Consolidação do digital e a aposta do omnichannel nas lojas ‘doca’ foram pontos cruciais para enfrentar a pandemia
Por Karina Lignelli
Aos 42 anos de idade, a Mormaii, uma das maiores marcas de artigos de surfe e moda esportiva do país, é case de transformação digital, considerada uma das varejistas mais avançadas do Brasil na integração on e offline.
Essa metamorfose, que começou em 2018 pelas mãos do coordenador de omnichannel Sacha Juanuk, um argentino descendente de ucranianos naturalizado brasileiro, agora colhe os (bons) resultados.
E em plena pandemia: o processo que nasceu da mudança de comportamento do consumidor, começou ‘meio desorganizado’ em 2017, conforme conta Juanuk, mas ganhou força com os parceiros certos. E fez a marca embarcar de vez no projeto ‘omnistore’, de integração total entre site, estoque e pontos de venda físicos.
Assim, a Mormaii intensificou a estratégia de não centralizar as vendas de suas mais de 30 linhas de produto apenas em canais on-line, mas integrar o sistema das franquias e revendas em seu site, e nos marketplaces.
Também aproveitou sua capilaridade para transformar suas lojas em pontos de entrega para o consumidor: lançou o modelo “Doca Omnistore”, pequenos galpões geolocalizados que operam como microfranquias e atendem apenas pedidos pela internet. Hoje, existem 13, mas a expectativa é chegar a 80 nos próximos anos.
A estratégia não só diminuiu custos e aumentou as receitas da marca, mas também beneficiou o consumidor, que pode comprar com frete grátis ou, dependendo da localização, pagar um valor fixo de R$ 7,90.
“O que nos interessa é o georreferenciamento, onde as lojas estão hoje, para fazer os produtos chegarem até esse consumidor de forma mais rápida e barata”, afirma o coordenador de omnichannel.
Resultado: produtos comercializados e entregues em 30 mil pontos de venda, entre franquias, docas e lojas multimarca, com crescimento de 300% em 2020 e faturamento estimado pelo mercado em R$ 350 milhões.
Em 2021, a marca fundada pelo médico-surfista Marco Aurélio Raymundo, o “Morongo”, que confeccionou sua própria roupa para surfar quando a água do mar esfria, já atingiu a meta de crescer 240%, comemora Juanuk.
“O atual cenário exige simbiose entre os dois ecossistemas. Ou uma empresa nasce omni, ou se transforma em omni. Caso contrário, vai sofrer de ‘darwinismo corporativo'”, diz o coordenador de omnichannel.
A seguir, com seu estilo descontraído, qu casa com o modelo de gestão da marca, Sacha Juanuk conta como a Mormaii tem atravessado (mais) uma crise no jargão do surfe: sem levar caldo.
Qual é o segredo para crescer 300% em plena pandemia?
Tecnologia. Com ela, a gente conciliou comunicação com o consumidor sem necessariamente ter de se deslocar do ponto A ao B: ele compra on-line e retira na loja, paga na loja e recebe em casa…

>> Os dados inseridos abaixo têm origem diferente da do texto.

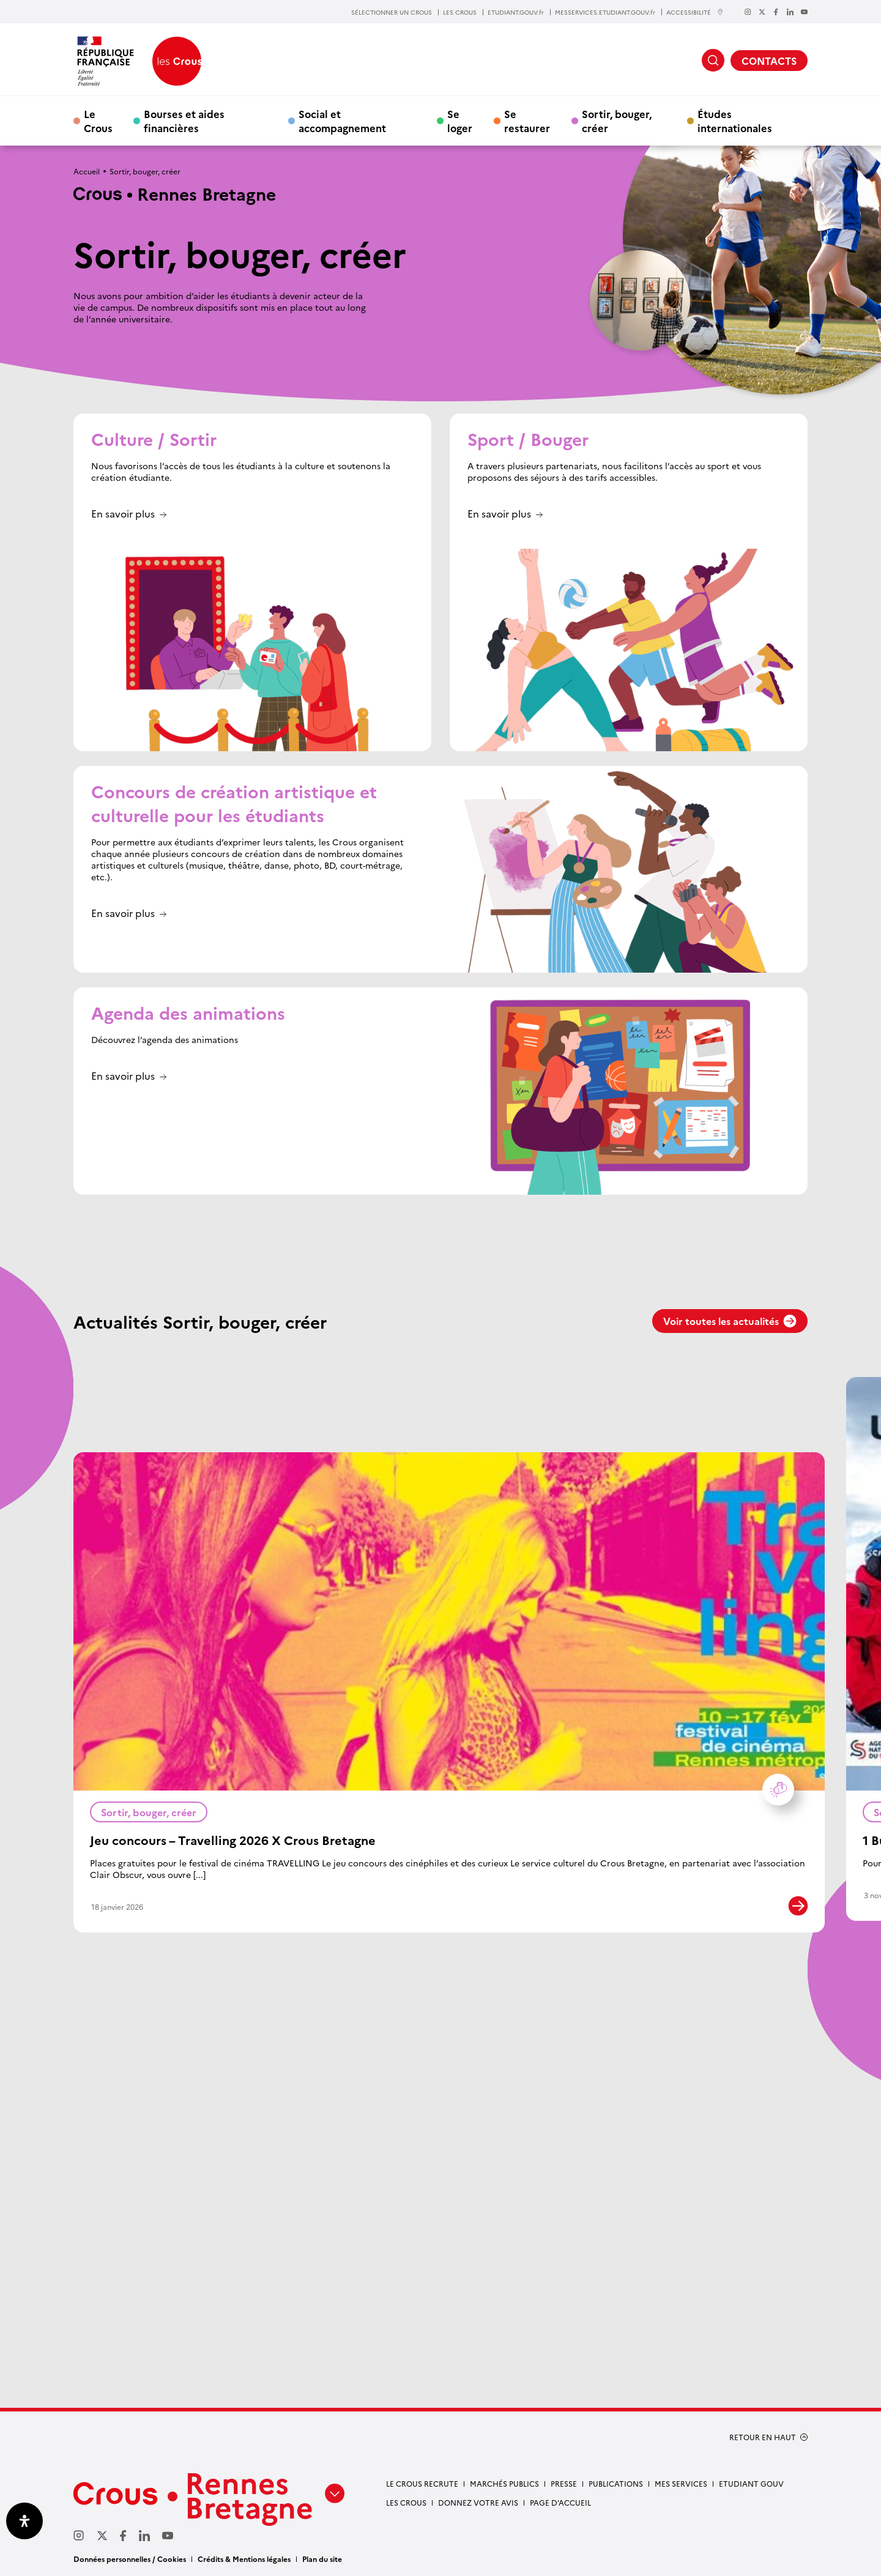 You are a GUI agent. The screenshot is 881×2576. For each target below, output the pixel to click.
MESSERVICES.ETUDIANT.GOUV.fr (605, 12)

Essa integração quebrou a barreira do tempo: antes, para fazer uma compra, esse consumidor tinha que se programar, correr riscos. Hoje, sobra tempo para ir à academia, ficar com os filhos, curtir um esporte…

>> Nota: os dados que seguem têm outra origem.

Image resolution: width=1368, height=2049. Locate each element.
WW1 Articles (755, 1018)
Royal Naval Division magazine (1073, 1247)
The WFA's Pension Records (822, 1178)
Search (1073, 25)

Fora que, comprar pela internet torna-se cada vez mais seguro. Nossa transição para o omni começou em 2018, 2019, mas foi por isso que, quando a pandemia entrou, crescemos fora do normal. E em meio a tudo isso, temos a loja física, que continua existindo. Mas agora ela tem outro propósito, e mudou radicalmente.
E qual o papel da loja física para a Mormaii hoje, além de ponto de entrega?

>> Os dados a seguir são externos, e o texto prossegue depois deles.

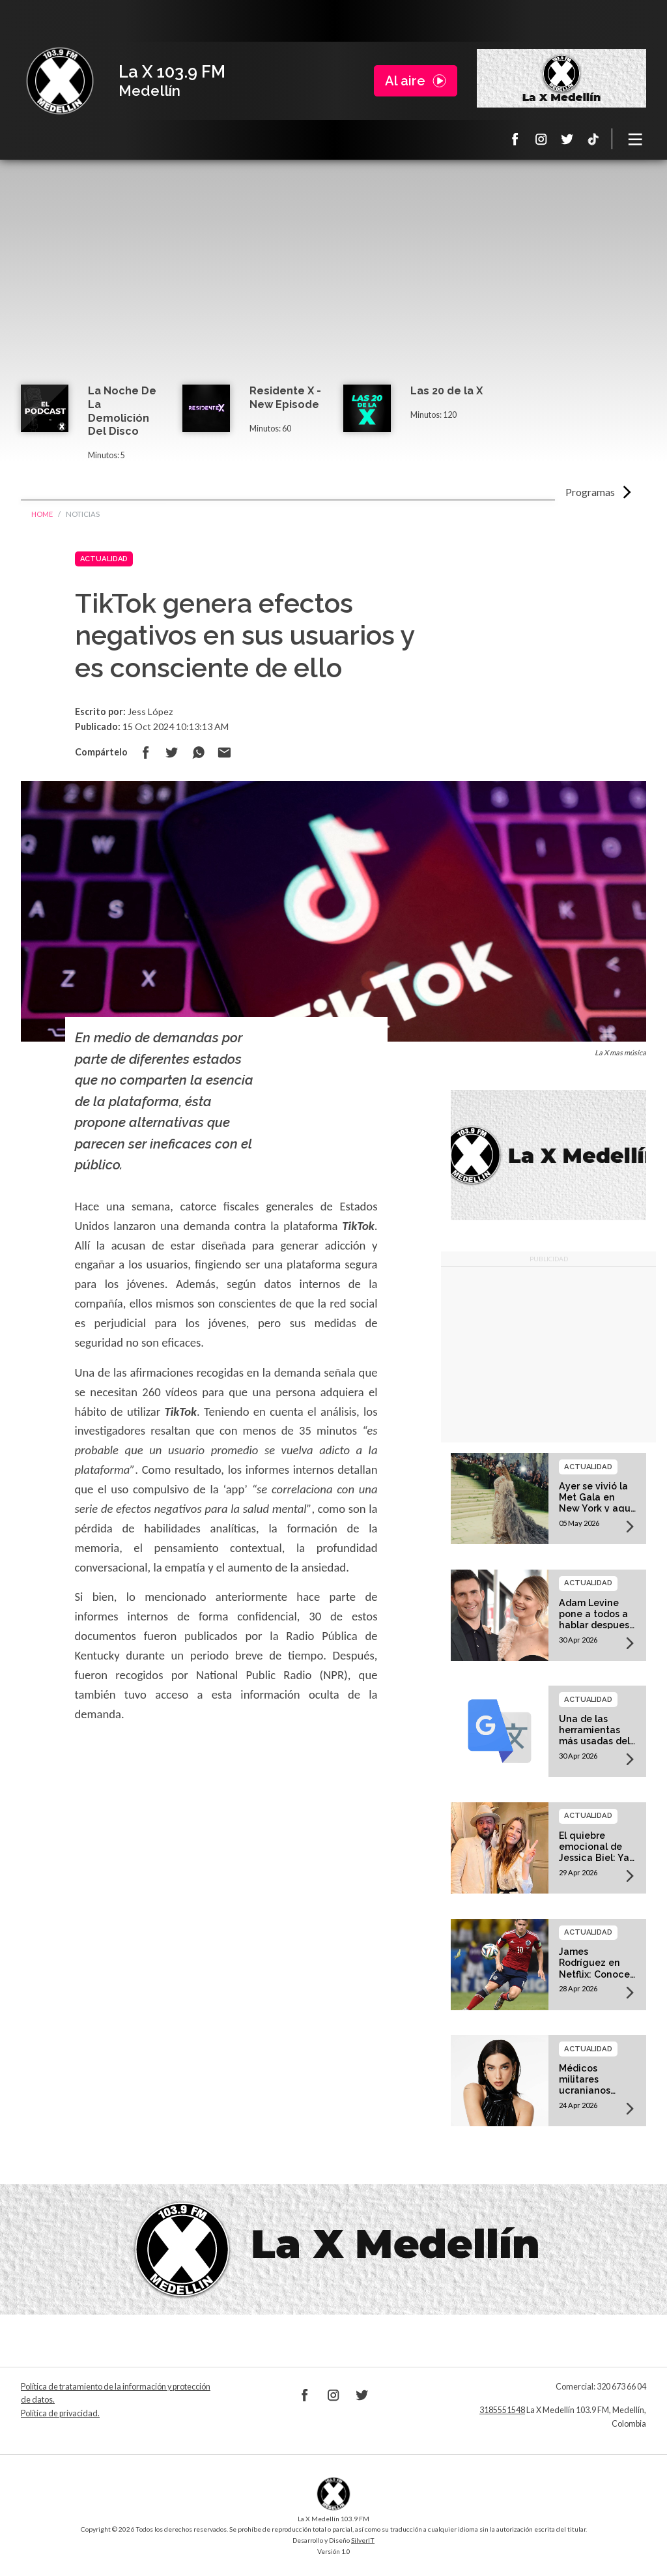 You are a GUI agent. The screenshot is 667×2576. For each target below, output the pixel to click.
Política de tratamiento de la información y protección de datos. (115, 2393)
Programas (590, 492)
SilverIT (363, 2540)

Com a virada omnichannel, elas ganharam bossa. Nossa grande flagship store (loja-conceito) é o site, mas as franquias viraram embaixadas da marca.
Temos pontos georreferenciados nas maiores cidades do Brasil, que se tornaram locais de experiência, de contato do consumidor com a Mormaii.
Porque uma marca 100% on-line não se sustenta, e uma 100% física também não. O atual cenário exige simbiose entre os ecossistemas: ou uma empresa nasce omni, ou se transforma em omni. Caso contrário, vai sofrer ‘darwinismo corporativo’.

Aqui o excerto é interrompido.